15. What rewards are you likely to get for using new technology in my teaching? Will use of a new technology be the only innovation, or can you also change your way of teaching with this technology to get better results

16. What are the risks in using this technology?

Cost/your time

17. Which media are likely to take a lot of your time to develop? Which could you do quickly and easily?

18. How much time do you spend preparing lectures? Could that time be better spent preparing learning materials, then using the time saved from delivering lectures on interaction with students (online and/or face-to-face)?

19. Is there a possibility of extra funding for innovative teaching or technology applications? How could you best use that funding?

20. What kind of help can you get in your institution from instructional designers and media professionals for media design and development?

21. What open educational resources could be used for this course? Could you use an open textbook, thereby saving students the cost of buying textbooks? Can the library or your learning technology support group help identify potential OERs for your course?

Teaching/educational factors

22. What are the desired learning outcomes from the teaching in terms of content and skills?

23. What instructional strategies will be employed to facilitate the learning outcomes?

24. What unique pedagogical characteristics of text will be appropriate for this course, in terms of content presentation and skills development?

25. What unique pedagogical characteristics of audio will be appropriate for this course, in terms of content presentation and skills development?

26. What unique pedagogical characteristics of video will be appropriate for this course, in terms of content presentation and skills development?

27. What unique pedagogical characteristics of computing will be appropriate for this course, in terms of content presentation and skills development?

28. What unique pedagogical characteristics of social media will be appropriate for this course, in terms of content presentation and skills development?

29. What really must be done face-to-face on this course? (Are you sure? Think about it!)

Interaction

30. In terms of the skills you are trying to develop, what kinds of interaction will be most useful?
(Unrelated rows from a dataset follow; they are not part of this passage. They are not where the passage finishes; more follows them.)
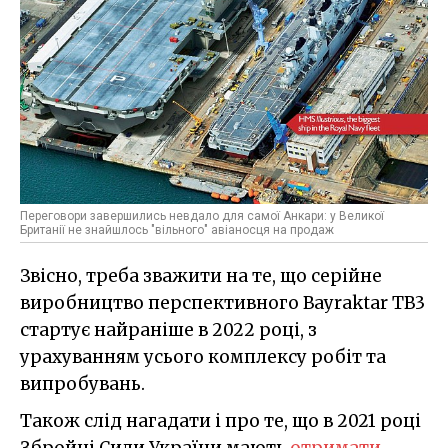
Переговори завершились невдало для самої Анкари: у Великої
Британії не знайшлось "вільного" авіаносця на продаж
Звісно, треба зважити на те, що серійне
виробництво перспективного Bayraktar TB3
стартує найраніше в 2022 році, з
урахуванням усього комплексу робіт та
випробувань.
Також слід нагадати і про те, що в 2021 році
Збройні Сили України мають
отримати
What media or technology could you use to facilitate that kind of interaction?

31. In terms of the effective use of your time, what kinds of interaction will produce a good balance between  student comprehension and student skills development, and the amount of time you will be interacting personally or online with students?

Organisational issues

32. How much and what kind of help can you get from the institution in choosing and using media for teaching? Is help easily accessible? How good is the help? Do they have the media professionalism you will need? Are they up to date in the use of new technologies for teaching?

33. Is there possible funding available to ‘buy you out’ for a semester and/or to fund a teaching assistant so you can concentrate on designing a new course or revising an existing course? Is there funding for media production?

34. To what extent will you have to follow ‘standard’ technologies, practices and procedures, such as using a learning management system, or lecture capture system, or will you be encouraged and supported to try something new?

Networking

35. How important is it to enable learners to network beyond a course, with others such as subject specialists, professionals in the field, and relevant people in the community? Can the course, or student learning, benefit from such external connections?

36. If this is important, what’s the best way to do this? Use social media exclusively? Integrate it with other standard course technology? Delegate responsibility for its design and/or administration to students or learners?

Security and privacy

37. What student information are you obliged to keep private and secure? What are my institution’s policies on this? Who would know?

38. What is the risk that by using a particular technology your institution’s policies concerning privacy could easily be breached? Who in your institution could advise you on this?

39. What areas of teaching and learning, if any, need you keep behind closed doors, available only to students registered in your course? Which technologies will best allow you to do this?